Do you get, byte-for-byte, the same corrupt db file every time you run the test? If so, you could try to figure out when and why the 0x01A601A0 value is being written.
(3.1) Originally by RaresV (vasile.rares93) with edits by Richard Hipp (drh) on 2020-03-14 15:07:02 from 3.0 in reply to 2 [link] [source]
Yes, the corrupted DB is the same every time.
I modified the VFS to set a sw breakpoint when the offset corresponds to the corrupted zone.
It looks like the data is "generated" by
pager_write_pagelist().
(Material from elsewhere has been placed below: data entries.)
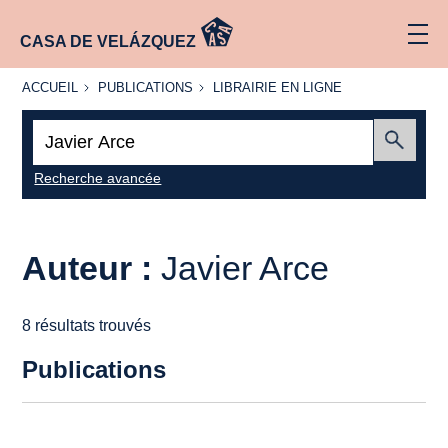
CASA DE VELÁZQUEZ
ACCUEIL
PUBLICATIONS
LIBRAIRIE
ACCUEIL
PUBLICATIONS
LIBRAIRIE EN LIGNE
EN LIGNE
Recherche
:
Envoyer
Recherche avancée
Auteur :
Javier Arce
8 résultats trouvés
Publications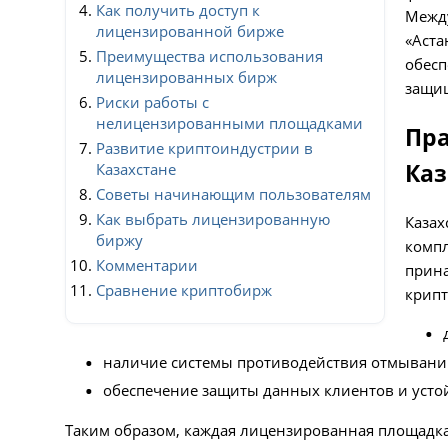
Как получить доступ к
Межд
лицензированной бирже
«Аста
Преимущества использования
обесп
лицензированных бирж
защищ
Риски работы с
нелицензированными площадками
Пра
Развитие криптоиндустрии в
Каз
Казахстане
Советы начинающим пользователям
Как выбрать лицензированную
Казах
биржу
компл
Комментарии
прина
Сравнение криптобирж
крипт
наличие системы противодействия отмыванию
обеспечение защиты данных клиентов и усто
Таким образом, каждая лицензированная площадка 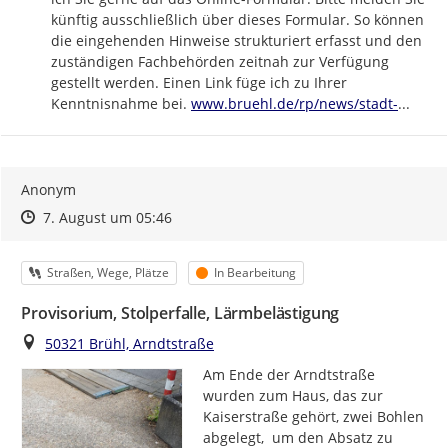
künftig ausschließlich über dieses Formular. So können 
die eingehenden Hinweise strukturiert erfasst und den 
zuständigen Fachbehörden zeitnah zur Verfügung 
gestellt werden. Einen Link füge ich zu Ihrer 
https://
bruehl-
Kenntnisnahme bei. 
www.bruehl.de/rp/news/stadt-
...
Anonym
Zeitpunkt des Erstellens
Zeitpunkt des Erstellens
Zur Äußerung
7. August um 05:46
Kategorie
Status
Straßen, Wege, Plätze
In Bearbeitung
Provisorium, Stolperfalle, Lärmbelästigung
Ort
50321 Brühl, Arndtstraße
Am Ende der Arndtstraße 
wurden zum Haus, das zur 
Kaiserstraße gehört, zwei Bohlen 
abgelegt,  um den Absatz zu 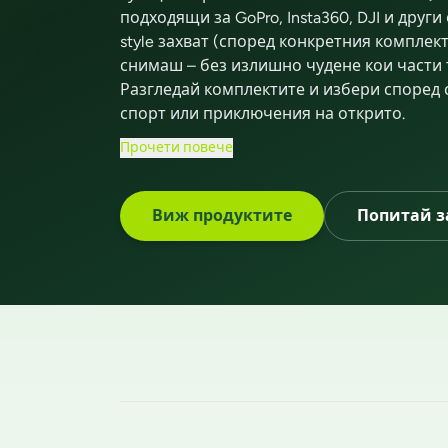
подходящи за GoPro, Insta360, DJI и друг
style захват (според конкретния компле
снимаш – без излишно чудене кои части 
Разгледай комплектите и избери според с
спорт или приключения на открито.
Прочети повече
Виж продуктите
Попитай з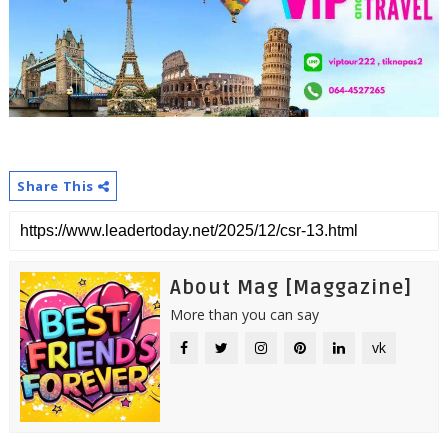
Share This
About Mag [Maggazine]
More than you can say
vk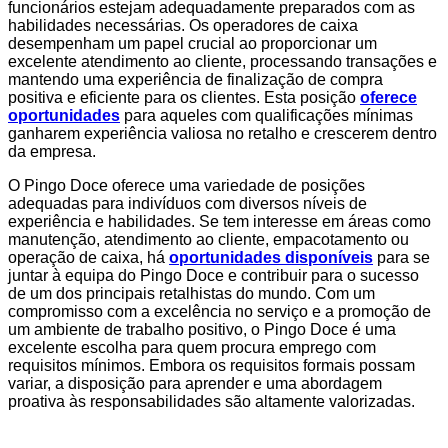
funcionários estejam adequadamente preparados com as
habilidades necessárias. Os operadores de caixa
desempenham um papel crucial ao proporcionar um
excelente atendimento ao cliente, processando transações e
mantendo uma experiência de finalização de compra
positiva e eficiente para os clientes. Esta posição
oferece
oportunidades
para aqueles com qualificações mínimas
ganharem experiência valiosa no retalho e crescerem dentro
da empresa.
O Pingo Doce oferece uma variedade de posições
adequadas para indivíduos com diversos níveis de
experiência e habilidades. Se tem interesse em áreas como
manutenção, atendimento ao cliente, empacotamento ou
operação de caixa, há
oportunidades disponíveis
para se
juntar à equipa do Pingo Doce e contribuir para o sucesso
de um dos principais retalhistas do mundo. Com um
compromisso com a excelência no serviço e a promoção de
um ambiente de trabalho positivo, o Pingo Doce é uma
excelente escolha para quem procura emprego com
requisitos mínimos. Embora os requisitos formais possam
variar, a disposição para aprender e uma abordagem
proativa às responsabilidades são altamente valorizadas.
Screenshot with the stack frame and data can be found in https://1drv.ms/u/s!AkNyZuYZUo8xumhWdCsHHajf3udU?e=H6GD0e
I will continue to investigate, but if you have an idea where I should look please let me know.
Can you set watchpoints in the debugger?
If so, and you can manage to set a watchpoint to trigger when those bytes are written into the buffer, then that stack trace might tell us something.
It's complex. :)
First, set a breakpoint here:
The case you want to catch is when (*pPgno == 68). The buffer that is eventually being passed via sqlite3OsWrite() to your rawWrite() function is there at:
You then want to set a watchpoint at offset 8 of that buffer. Either on a 4 byte or 1 byte variable, probably doesn't matter which.
Math check: Page size is 512 bytes. Page 68 begins at offset (512*67)==34304. Plus 8 makes 34312, or 0x8608 in hex. Which is the offset of the corrupted bytes.
A hunch: Have you set sqlite3PendingByte? It's not your locking function (whatever sqlite3OsLock() calls) writing to those offsets by any chance?
How many bytes long is the file after the 4011th INSERT ?
Have you created any other databases that long on the same platform which do not get reported as corrupt ?
Don't worry about unused data areas being filled with zeros. This is a consequence of how the operating system hands you new space. On some platforms it fills it with zeros to prevent a security vulnerability, on others it does not.
(6) By RaresV (vasile.rares93) on 2020-03-15 18:36:41 in reply to 5 [link] [source]
Due to a momentary hunch, I changed the GCC's sysroot to NewLib instead of EWL and it works.
I was able to do 10000 inserts and the DB is not corrupted.
I suspect that a system function corrupts somehow the memory. But the fix could be also a side effect of the variable placement after the sysroot was changed.
I will continue the investigation and let you know if I find any root cause for this.